|
Bohumil Hrabal |
"(...) L’écrivain doit être, en premier lieu, lecteur de lui-même. L’écrivain doit se distraire en écrivant. Par ses textes il doit découvrir des choses qu’il ignore et non pas exprimer son moi exorbité.
A l’escabeau s’agrippe un vieillard en blouse bleue et en escarpins blancs, un brusque battement d’ailes dans un nuage de poussière, Lindbergh a traversé l’Océan.

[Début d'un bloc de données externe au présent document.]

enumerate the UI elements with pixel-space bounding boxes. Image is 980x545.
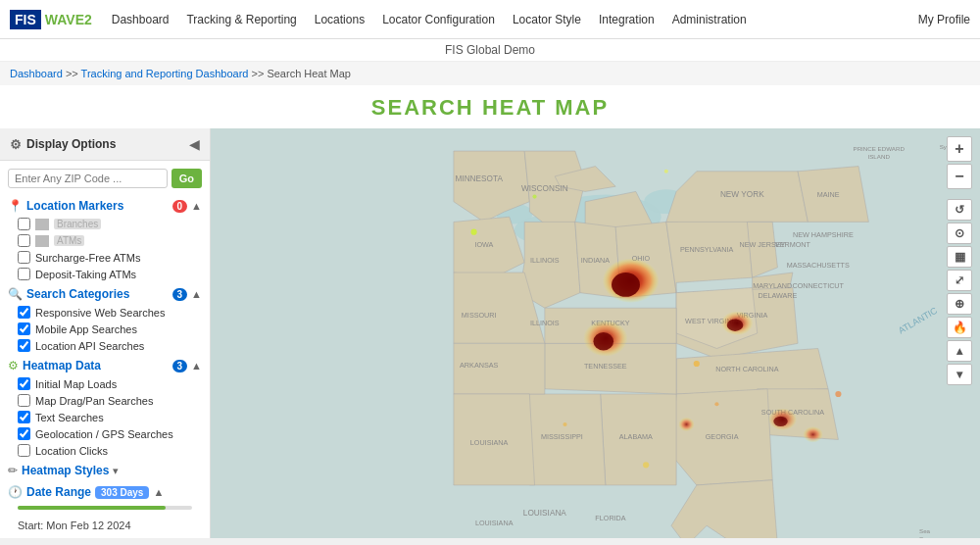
page-title: SEARCH HEAT MAP <box>0 95 980 121</box>
deposit-taking-checkbox[interactable] <box>18 268 30 280</box>
geolocation-checkbox[interactable] <box>18 427 30 440</box>
map-grid-button[interactable]: ▦ <box>947 246 972 268</box>
svg-text:INDIANA: INDIANA <box>581 256 610 265</box>
responsive-web-item: Responsive Web Searches <box>0 304 210 321</box>
search-categories-badge: 3 <box>172 288 188 301</box>
map-heatmap-button[interactable]: 🔥 <box>947 317 972 338</box>
search-categories-title: Search Categories <box>26 287 169 301</box>
search-categories-header[interactable]: 🔍 Search Categories 3 ▲ <box>0 282 210 304</box>
surcharge-free-item: Surcharge-Free ATMs <box>0 249 210 266</box>
map-reset-button[interactable]: ↺ <box>947 199 972 221</box>
heatmap-data-title: Heatmap Data <box>23 359 169 372</box>
logo-wave2-text: WAVE2 <box>45 12 92 27</box>
svg-text:ISLAND: ISLAND <box>868 153 891 160</box>
breadcrumb-dashboard[interactable]: Dashboard <box>10 68 63 79</box>
deposit-taking-label: Deposit-Taking ATMs <box>35 269 136 280</box>
location-api-checkbox[interactable] <box>18 339 30 352</box>
branches-item: Branches <box>0 216 210 232</box>
page-title-part1: SEARCH <box>371 95 482 120</box>
map-fullscreen-button[interactable]: ⤢ <box>947 270 972 291</box>
nav-locator-config[interactable]: Locator Configuration <box>382 13 495 26</box>
zip-input[interactable] <box>8 169 168 188</box>
mobile-app-checkbox[interactable] <box>18 322 30 335</box>
nav-links: Dashboard Tracking & Reporting Locations… <box>112 13 918 26</box>
date-range-header[interactable]: 🕐 Date Range 303 Days ▲ <box>0 480 210 502</box>
map-locate-button[interactable]: ⊙ <box>947 223 972 244</box>
responsive-web-checkbox[interactable] <box>18 306 30 319</box>
my-profile-link[interactable]: My Profile <box>918 13 970 26</box>
atms-checkbox[interactable] <box>18 234 30 247</box>
svg-point-51 <box>694 361 700 367</box>
svg-text:LOUISIANA: LOUISIANA <box>523 509 567 518</box>
svg-point-53 <box>835 391 841 397</box>
sub-header-text: FIS Global Demo <box>445 43 535 57</box>
go-button[interactable]: Go <box>172 169 202 188</box>
date-range-title: Date Range <box>26 485 91 499</box>
date-info: Start: Mon Feb 12 2024 End: Tue Dec 10 2… <box>0 514 210 538</box>
location-clicks-item: Location Clicks <box>0 442 210 459</box>
heatmap-data-header[interactable]: ⚙ Heatmap Data 3 ▲ <box>0 354 210 375</box>
location-markers-header[interactable]: 📍 Location Markers 0 ▲ <box>0 194 210 216</box>
sidebar-header-title: ⚙ Display Options <box>10 137 116 152</box>
text-searches-checkbox[interactable] <box>18 411 30 423</box>
map-drag-item: Map Drag/Pan Searches <box>0 392 210 409</box>
heatmap-styles-header[interactable]: ✏ Heatmap Styles ▾ <box>0 459 210 480</box>
atms-item: ATMs <box>0 232 210 249</box>
breadcrumb-current: Search Heat Map <box>267 68 351 79</box>
surcharge-free-label: Surcharge-Free ATMs <box>35 252 140 264</box>
nav-tracking[interactable]: Tracking & Reporting <box>186 13 296 26</box>
svg-text:NEW HAMPSHIRE: NEW HAMPSHIRE <box>793 230 854 239</box>
nav-locator-style[interactable]: Locator Style <box>513 13 581 26</box>
nav-locations[interactable]: Locations <box>315 13 365 26</box>
map-up-button[interactable]: ▴ <box>947 340 972 362</box>
svg-text:MAINE: MAINE <box>817 190 840 199</box>
date-start: Start: Mon Feb 12 2024 <box>18 518 192 535</box>
date-range-slider[interactable] <box>0 502 210 514</box>
svg-point-45 <box>773 417 787 426</box>
surcharge-free-checkbox[interactable] <box>18 251 30 264</box>
location-markers-title: Location Markers <box>26 199 169 213</box>
date-end: End: Tue Dec 10 2024 <box>18 535 192 538</box>
clock-icon: 🕐 <box>8 485 23 499</box>
zoom-out-button[interactable]: − <box>947 164 972 189</box>
location-markers-badge: 0 <box>172 200 188 213</box>
map-down-button[interactable]: ▾ <box>947 364 972 385</box>
heatmap-styles-title: Heatmap Styles <box>22 464 109 477</box>
map-drag-checkbox[interactable] <box>18 394 30 407</box>
sidebar: ⚙ Display Options ◀ Go 📍 Location Marker… <box>0 128 211 538</box>
initial-map-loads-item: Initial Map Loads <box>0 375 210 392</box>
svg-text:Sea: Sea <box>919 528 931 535</box>
branches-checkbox[interactable] <box>18 218 30 230</box>
location-clicks-checkbox[interactable] <box>18 444 30 457</box>
top-nav: FIS WAVE2 Dashboard Tracking & Reporting… <box>0 0 980 39</box>
page-title-part2: HEAT MAP <box>482 95 609 120</box>
svg-text:WISCONSIN: WISCONSIN <box>521 184 568 193</box>
nav-administration[interactable]: Administration <box>672 13 747 26</box>
svg-text:MINNESOTA: MINNESOTA <box>455 174 503 183</box>
nav-dashboard[interactable]: Dashboard <box>112 13 170 26</box>
svg-text:GEORGIA: GEORGIA <box>706 432 739 441</box>
collapse-sidebar-icon[interactable]: ◀ <box>189 136 200 152</box>
map-drag-label: Map Drag/Pan Searches <box>35 395 153 407</box>
branches-label: Branches <box>54 219 101 229</box>
zoom-in-button[interactable]: + <box>947 136 972 162</box>
mobile-app-label: Mobile App Searches <box>35 323 137 335</box>
svg-text:MISSOURI: MISSOURI <box>462 312 497 321</box>
svg-text:TENNESSEE: TENNESSEE <box>584 362 627 371</box>
svg-text:NEW YORK: NEW YORK <box>720 190 764 199</box>
breadcrumb-tracking[interactable]: Tracking and Reporting Dashboard <box>81 68 249 79</box>
main-layout: ⚙ Display Options ◀ Go 📍 Location Marker… <box>0 128 980 538</box>
svg-point-43 <box>727 320 744 331</box>
search-categories-chevron: ▲ <box>191 288 202 300</box>
breadcrumb-sep2: >> <box>251 68 267 79</box>
nav-integration[interactable]: Integration <box>599 13 655 26</box>
svg-point-41 <box>593 332 613 351</box>
svg-text:PENNSYLVANIA: PENNSYLVANIA <box>680 245 733 254</box>
initial-map-loads-checkbox[interactable] <box>18 377 30 390</box>
svg-text:FLORIDA: FLORIDA <box>595 514 625 522</box>
svg-point-47 <box>678 418 695 431</box>
map-pin-button[interactable]: ⊕ <box>947 293 972 315</box>
svg-point-50 <box>664 170 668 173</box>
map-area[interactable]: + − ↺ ⊙ ▦ ⤢ ⊕ 🔥 ▴ ▾ <box>211 128 980 538</box>
display-options-label: Display Options <box>26 137 116 151</box>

J’arrête le bouton vert ; dans la cuve pleine de vieux papiers, je m’arrange une petite tanière, eh oui, je reste un gaillard, je peux être fier de moi, n’avoir honte de rien… Tel Sénèque entrant dans sa baignoire, je passe une jambe, j’attends un peu, l’autre jambe retombe lourdement, je me roule en boule, pour voir, puis à genoux, j’enfonce le bouton vert et me blottis dans le capiton de livres et de papier, dans une main je serre fort mon Novalis, le doigt posé sur la phrase bien-aimée, aux lèvres un sourire béat, car je commence à ressembler à Marinette et à son ange… Voici que j’entre dans un monde totalement inconnu, je tiens le livre, la page… Tout objet aimé est au centre du paradis terrestre, c’est écrit… Et moi, plutôt que d’emballer du papier vierge au sous-sol de l’imprimerie Melantrich, j’ai choisi ma chute, ici, dans ma cave, dans ma presse, je suis Sénèque et Socrate, voici mon ascension et, même si la paroi me plaque les jambes sous le menton ou pis encore, je ne me laisserai pas chasser du paradis, je suis dans mon souterrain dont nul ne peut m’exiler, on ne me fera pas changer de place, la tranche d’un livre me transperce les côtes, une plainte m’échappe, me suis-je soumis à la torture pour y découvrir l’ultime vérité ?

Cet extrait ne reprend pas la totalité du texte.